A Chilkat robe that could be hundreds of years old was purchased at auction late last year by a group of donors and given to Sealaska Heritage Institute for Chilkat weavers to study.
Tsimshian basket weaver Mangyepsa Gyipaayg Kandi McGilton said she first found the robe when looking for traditional woven baskets online.
“I just stumbled across the robe in an auction,” McGilton said
McGilton sent a photo of the robe to Haida weaver and historian Kajuulth Evelyn Vanderhoop.
Vanderhoop says the robe at the Seattle auction house has the same pattern as a robe that’s at the Museum of Natural History in New York. Nineteenth century ethnographer George Emmons noted that the latter may have been the first Chilkat robe given to Lingít people by Tsimshian weavers.
The mirrored design features formline faces, in faded blue and yellow, outlined in bold black. The face at the top is upside-down with killer whales facing out.
“It’s an exciting chronological story,” she said. “That whole robe has a wonderful story.”
Tsimshian people wove in the Chilkat style originally. Lingít weavers learned the art form through gifted blankets. They’re called naaxein in Lingít.
And McGilton, who lives in Metlakatla, felt a personal connection to the pattern’s history too.
“That trade between the Lingit and Tsimshian with these Chilkat robes — it’s a really fascinating and pretty miraculous thing that has happened throughout our histories,” she said.
She’s had a chance to study old baskets to learn about patterns and techniques, and knew that this robe could offer that opportunity to Chilkat weavers, too.
“There are secrets in the weavings that are just begging someone to look for them,” McGilton said.
And she said she’s glad that the robe is back in Southeast Alaska, so young people in Metlakatla can visit it.

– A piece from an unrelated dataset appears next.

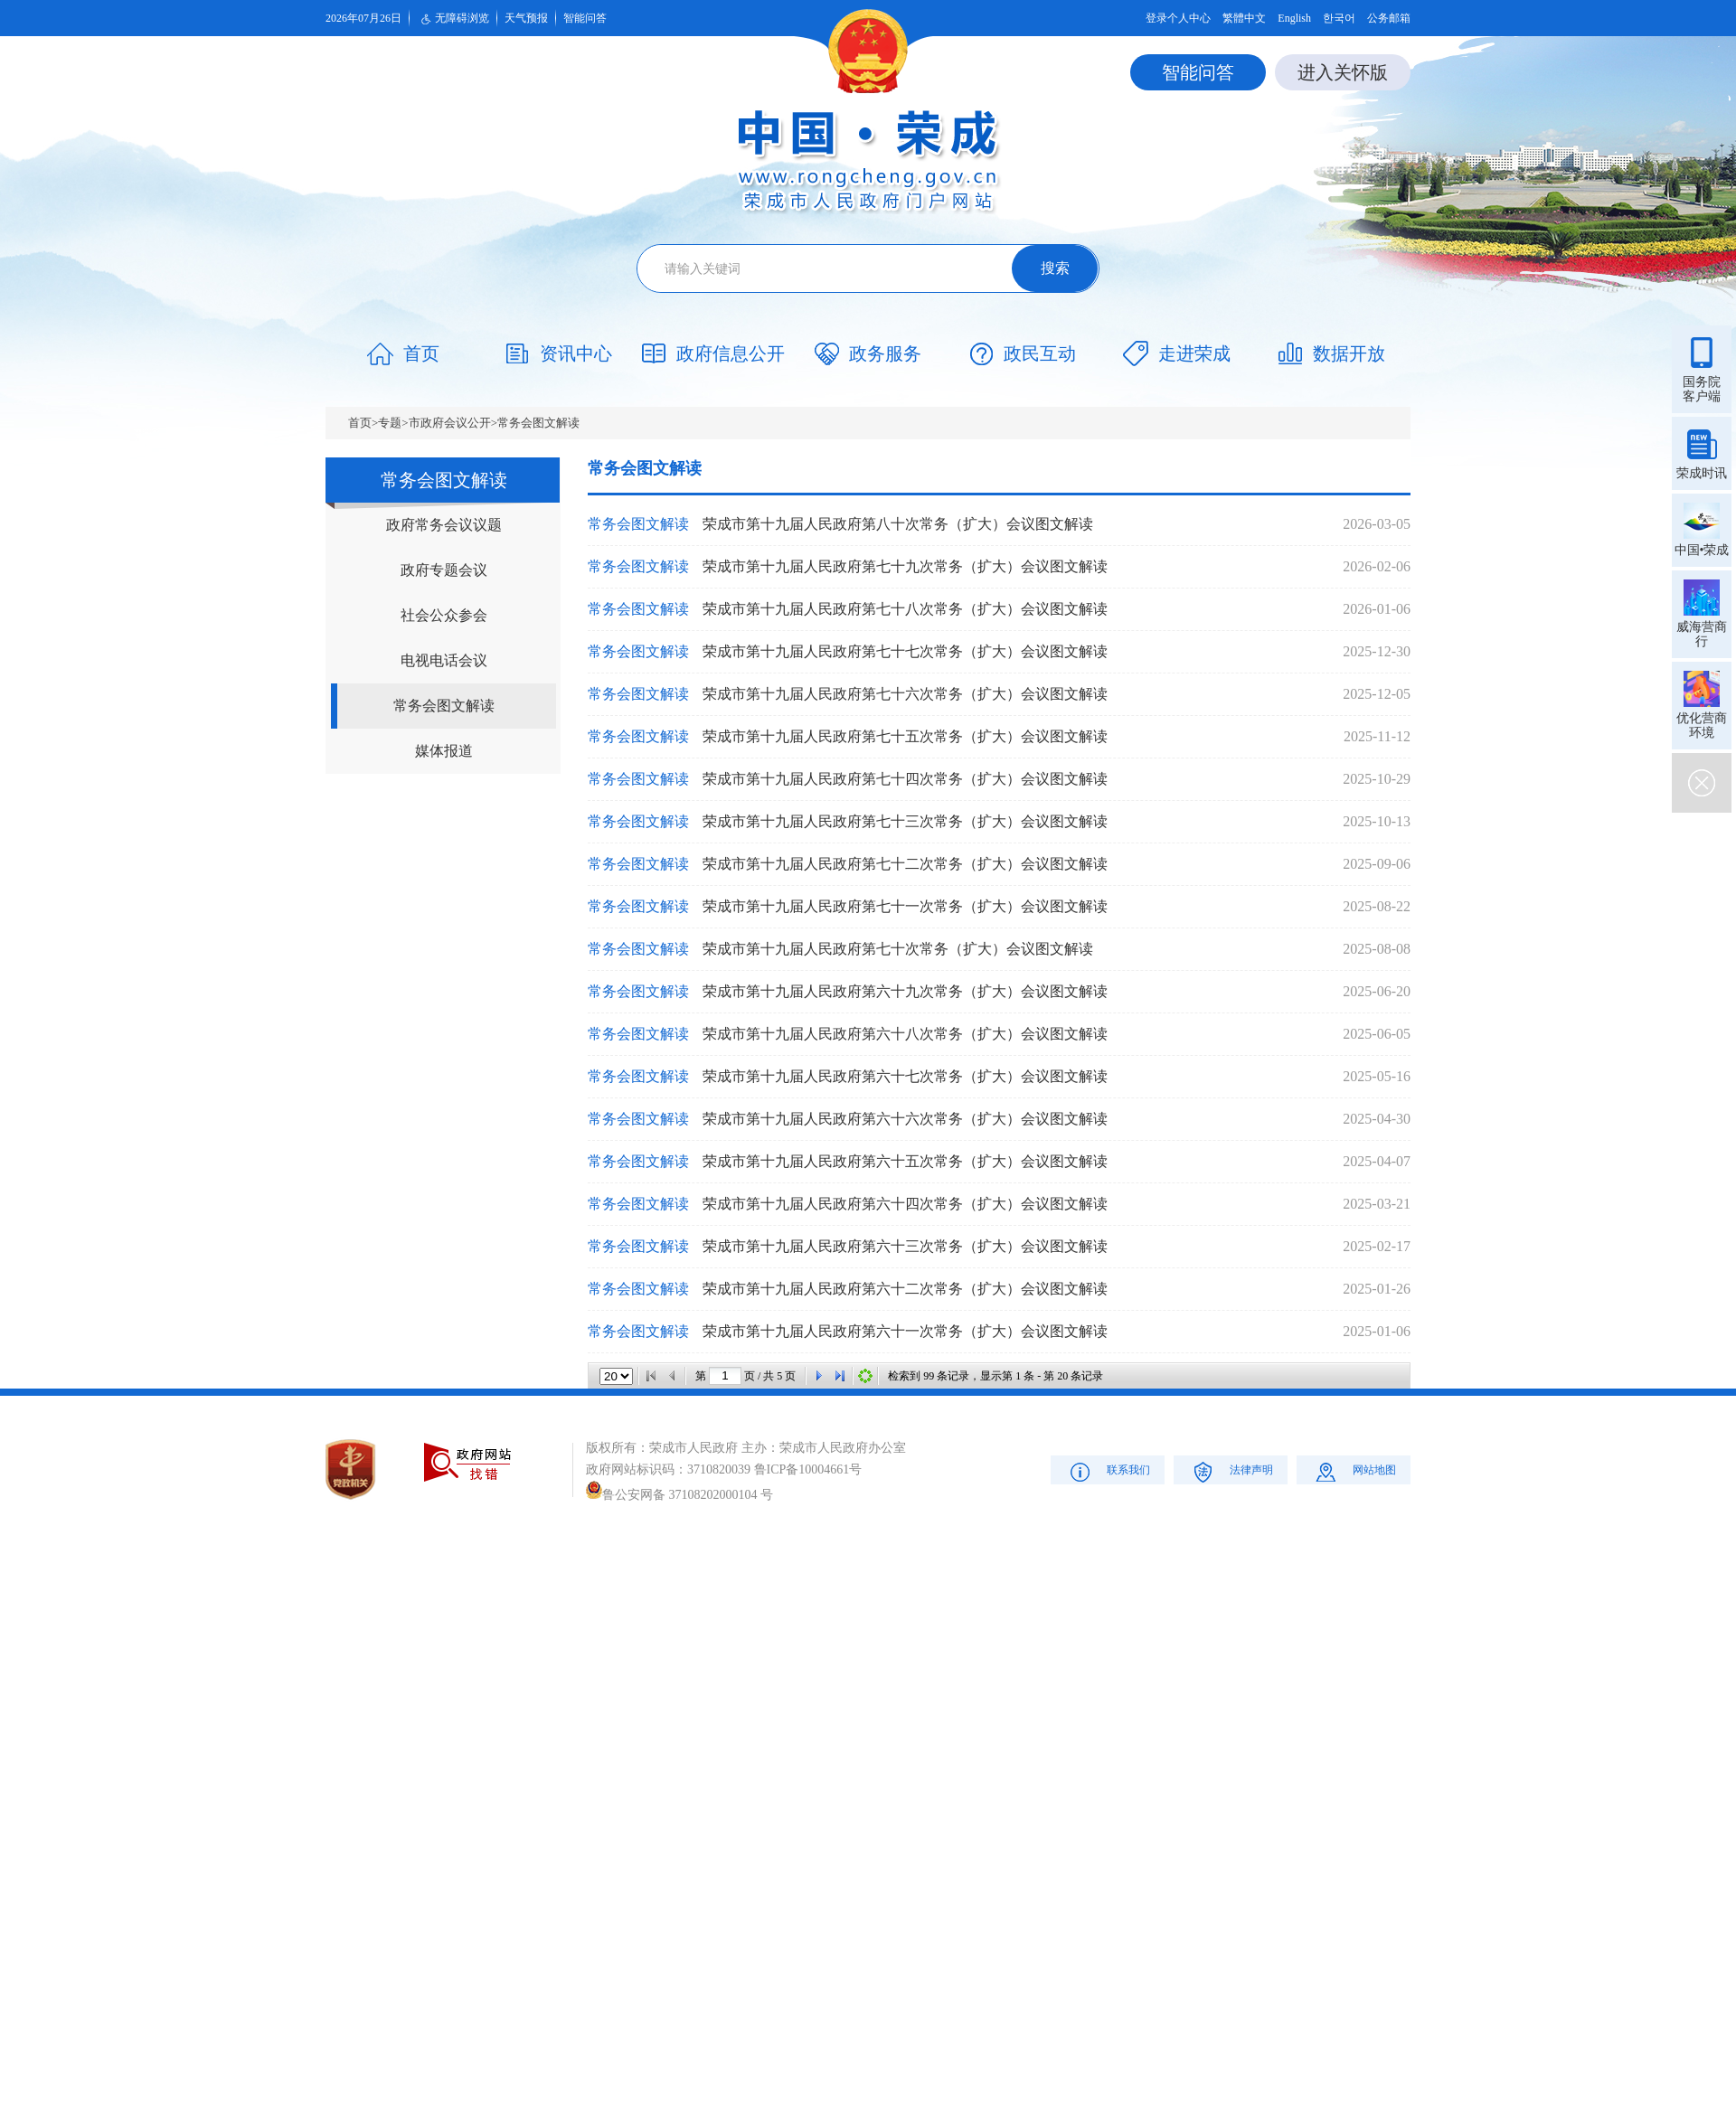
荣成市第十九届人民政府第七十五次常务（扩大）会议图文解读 (905, 736)
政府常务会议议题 (444, 524)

“I feel like it’s important for kids in my community particularly to know that we have a connection to Chilkat weaving, because we don’t have weavers like that in our community, so I want that to be an inspirational story to them,” she said.
McGilton reached out to Kathryn Bunn-Marcuse at the Burke Museum in Seattle to see if the museum could buy the robe and store it.
Bunn-Marcuse, who’s one of the museum’s curators, said she believes living Indigenous artists should have access to old pieces to learn from.
“The collections are the teachers, right?” she said. “The old belongings, these creations have so much knowledge woven into them.”
And a robe like this one could answer many questions.
“The mountain goat wool, the cedar bark, the dyes — when do you collect them? What time of year? How do you process them? What are the right plant materials? What are the mordants in a dye? There’s an unbelievable richness to the Indigenous scientific knowledge that is throughout these old pieces,” she said.
Bunn-Marcuse said the quick time frame wouldn’t have allowed the museum time to review the potential acquisition, so she organized a group of donors to purchase it.
One of the donors, Bob Moore from Seattle, said it’s worth more than the $39,000 the group paid to make sure it doesn’t end up in private hands.
“I know that a full size robe by a contemporary Chilkat Weaver would be $75 [thousand] or $100,000 or more because it takes at least a year, sometimes two years to weave. So we know how much work goes into it,” he said. “So the price for this robe didn’t seem excessive to us at all.”
The Burke Museum connected the donors to Sealaska Heritage Institute and the robe was sent up to Juneau. Local weaver Lily Hope said the robe returning to its homelands helps with revitalizing the art form as a whole.
“I’m most excited to take my students over to Sealaska Heritage Institute. And look at the backside of this robe,” she said. “That’s where we learn the most from our ancestral pieces.”
And that wasn’t possible before now. This robe had been in private collections for at least 60 years, according to SHI.
“It matters that this robe is coming back with accessibility, because many robes throughout history are held in families and aren’t visible to artists and makers,” Hope said.
Hope says it may not be usable in ceremony though. Museums used to use arsenic or mercury as pesticides to preserve old items, making them hazardous now.
The robe is in Sealaska Heritage Institute’s archives and collections department, and next month, weavers will start learning from it.
Editor’s note: This story has been updated to clarify how the Burke Museum organized the donation to Sealaska Heritage Institute.